De regeling om als zelfstandig ondernemer uit de bijstand te komen, is bijna alleen voor starters effectief. Verbetering is mogelijk door gemeenten sterker financieel verantwoordelijk te maken.
Dit blijkt uit het rapport Zelfstandigen in en uit de bijstand, uitgevoerd door SEO Economisch Onderzoek. Opdrachtgever is het ministerie van Sociale Zaken. In de huidige vorm dragen gemeenten wél zelf de kosten voor de groep starters waarmee goede resultaten worden geboekt. Maar niet voor de groepen waarbij de kosten de baten overstijgen binnen het zogeheten Besluit bijstandverlening zelfstandigen (Bbz).
Maatschappelijk rendement
Naast starters gaat het onder meer om ‘gevestigden’ oftewel zelfstandigen in financiële problemen. Zij kunnen net als starters vanuit de bijstand een beroep doen op de gemeente voor tijdelijke voorziening in levensonderhoud of een bedrijfskrediet. Maar dit kost onder de streep dus geld, een rekening die nu door het Rijk wordt opgehoest. Volgens SEO ‘kan het zijn dat het negatieve maatschappelijk rendement komt doordat gemeenten niet selectief genoeg zijn bij het inzetten van de regeling’.

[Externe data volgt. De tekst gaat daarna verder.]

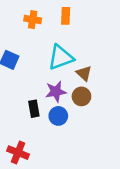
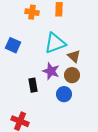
purple star: (56, 92) -> (51, 71), turned 30
blue circle: (58, 116) -> (64, 94), moved

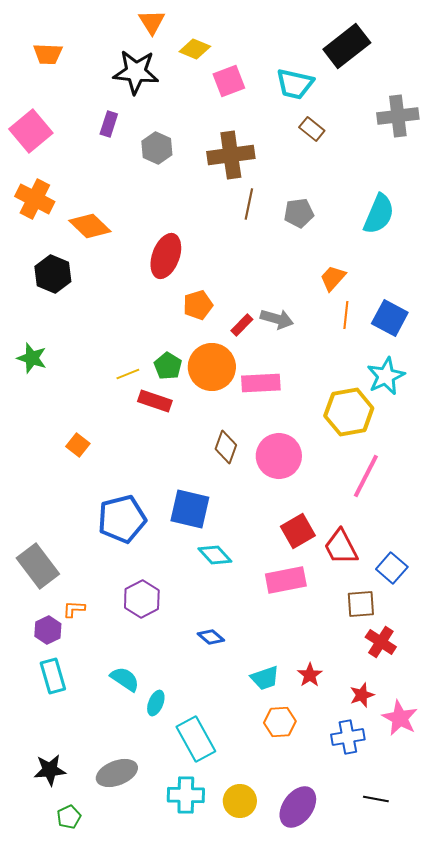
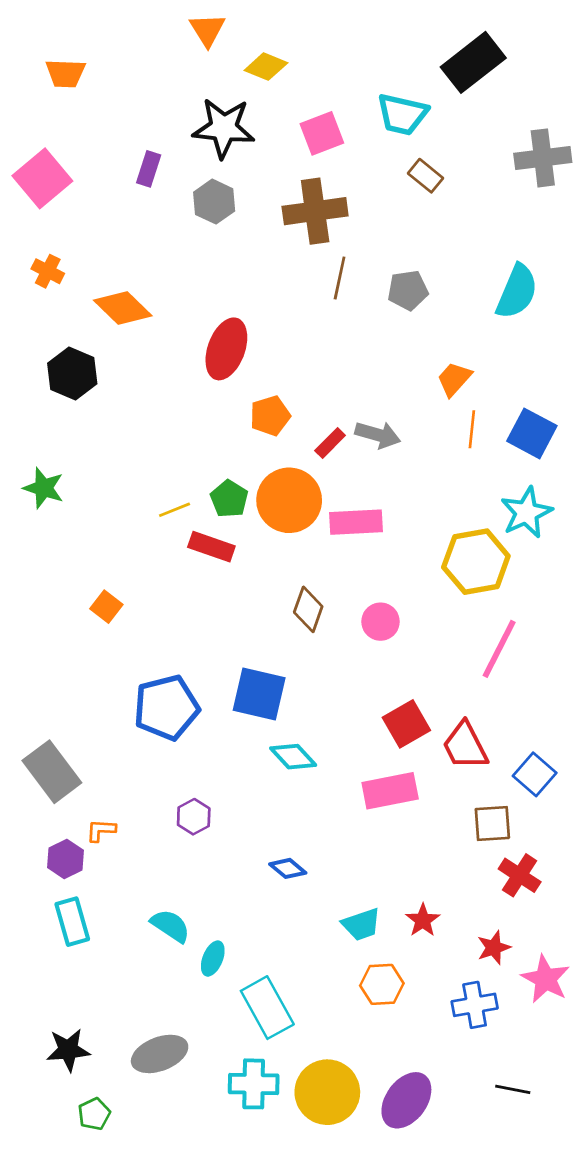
black star: (136, 72) -> (224, 128), moved
pink square: (229, 81) -> (322, 133), moved
orange cross: (35, 199) -> (48, 271), size x0.6
pink circle: (279, 456) -> (381, 622), size x0.6
purple hexagon: (142, 599) -> (194, 817), size x0.7
yellow circle: (240, 801) -> (327, 1092), size x1.4

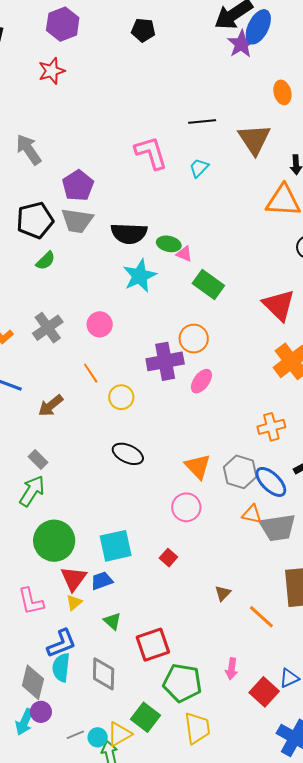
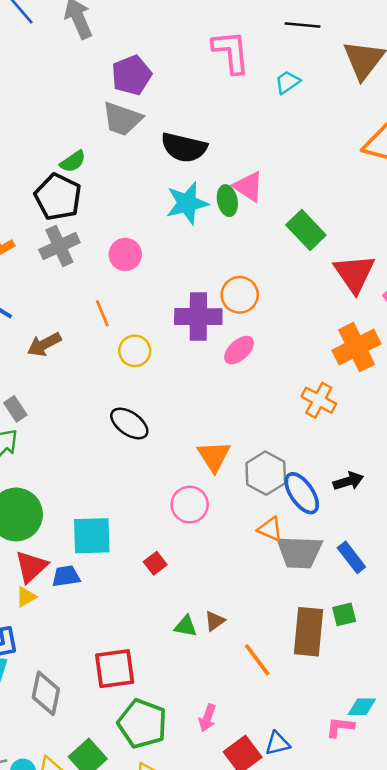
black pentagon: (35, 220) -> (58, 197), moved, turned 30
green ellipse: (169, 244) -> (227, 201), moved, turned 55
pink triangle: (184, 254) -> (248, 187), size x1.5
green rectangle: (208, 284) -> (306, 230), moved
orange cross: (271, 427) -> (319, 400), moved, turned 32
green triangle: (112, 621) -> (186, 626), moved, turned -42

Gemeenten kennen ongeveer 70 procent van deze aanvragen toe, blijkt uit het rapport. ‘Mogelijk geven gemeenten gevestigden met financiële problemen het voordeel van de twijfel. Als alleen potentieel succesvolle bedrijven met een Bbz-voorziening worden geholpen kan het saldo van maatschappelijke kosten en baten wel positief uitkomen. Gemeenten kunnen zich focussen op personen bij wie op langere termijn een positief rendement zou kunnen ontstaan: zoals ondernemers met een niet-westerse migratieachtergrond en ondernemers die jonger zijn dan 45 jaar.’
Niet meer afwentelen
In plaats van de declaraties bij het Rijk kunnen de uitkeringen worden gefinancierd via het reguliere bijstandsbudget voor decentrale overheden. ‘Gemeenten kunnen dan eventuele bijstandskosten voor gevestigden, ouderen en stoppende zelfstandigen niet meer afwentelen op het Bbz.’ Kredieten kunnen bij wijze van alternatief lopen via het participatiebudget voor re-integratie. Een risico hiervan is wel dat de kosten mogelijk ‘niet goed te voorspellen’ zijn, aldus SEO.

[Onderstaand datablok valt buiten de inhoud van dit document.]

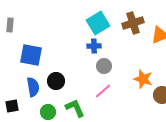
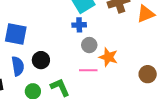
orange star: (143, 79) -> (108, 57), moved
pink line: (103, 91) -> (88, 70), turned 42

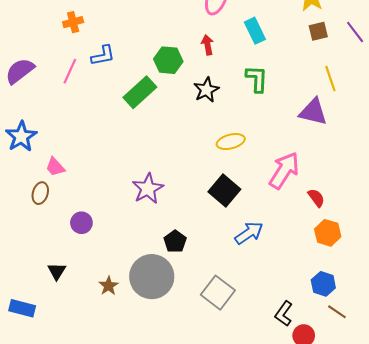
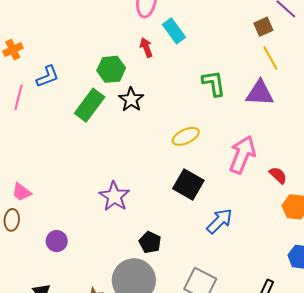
cyan rectangle: (255, 31) -> (174, 31), moved
brown square: (318, 31) -> (263, 27), moved
green L-shape: (257, 79) -> (214, 83), moved
black star: (206, 90) -> (131, 99), moved

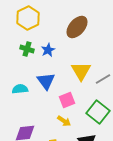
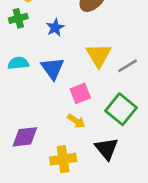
green cross: (27, 49) -> (18, 18), moved, turned -32
cyan semicircle: (20, 89) -> (18, 63), moved

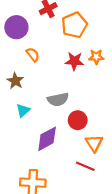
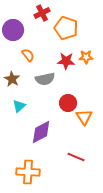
orange pentagon: (74, 25) -> (66, 28), turned -30
gray semicircle: (58, 99) -> (45, 79), moved
red circle: (78, 120) -> (68, 103), moved
orange triangle: (94, 143) -> (84, 117), moved

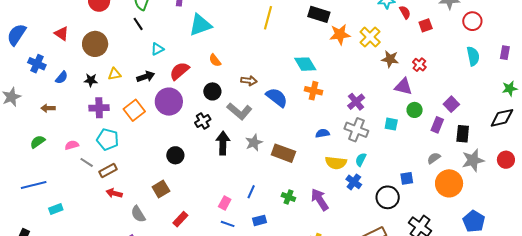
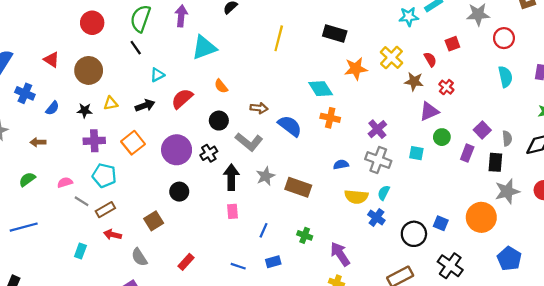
red semicircle: (405, 12) -> (430, 59), moved
orange star: (340, 34) -> (356, 69), moved
purple triangle: (403, 86) -> (429, 111), turned -36
purple circle: (169, 102) -> (177, 150), moved
gray semicircle: (434, 158) -> (507, 138), moved, turned 120
blue square: (407, 178) -> (441, 223), moved, turned 32
brown square: (161, 189) -> (154, 221), moved
purple arrow: (320, 200) -> (340, 254), moved
pink rectangle: (225, 203) -> (232, 211), moved, turned -32
cyan rectangle: (56, 209) -> (80, 251), moved, turned -48

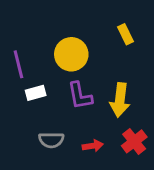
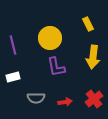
white rectangle: (36, 93) -> (13, 77), moved
yellow arrow: (120, 100) -> (93, 57), moved

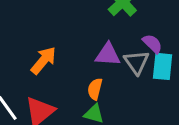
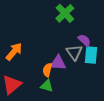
purple triangle: (108, 55) -> (58, 63), moved

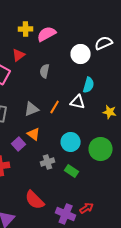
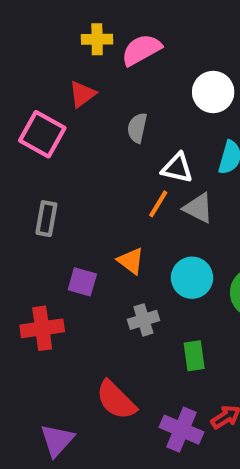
white triangle: (78, 102) -> (177, 168), moved
gray triangle: (32, 109) -> (198, 208), moved, turned 49
orange triangle: (34, 134) -> (131, 261), moved
purple square: (19, 144) -> (82, 282), turned -32
green rectangle: (72, 171) -> (194, 356), moved, turned 48

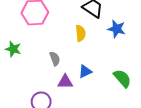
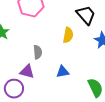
purple triangle: (65, 82) -> (27, 72), moved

Als lokale overheden sterker financieel verantwoordelijk worden, moeten ze ook beleidsruimte hebben. Maar aan die voorwaarde lijkt al te worden voldaan. ‘De ruimte in de uitvoeringspraktijk is bij het Bbz nog iets groter dan bij de bijstand omdat de beslissing om een Bbz-voorziening toe te kennen niet alleen afhankelijk is van objectieve factoren, maar ook van inschattingen over de toekomstige levensvatbaarheid van een onderneming. Ook is de hoogte van het toe te kennen krediet niet in regels vastgelegd.’
Staatssecretaris Van Ark van Sociale Zaken bespreekt de resultaten met onder meer gemeenten. Zij komt dit voorjaar met een beleidsreactie.
Maurice says
Zou de doodsteek zijn voor het Bbz. Als gemeente verantwoordelijk is, waarom dan een risicovol krediet verstrekken? Onderzoek ook onvolledig.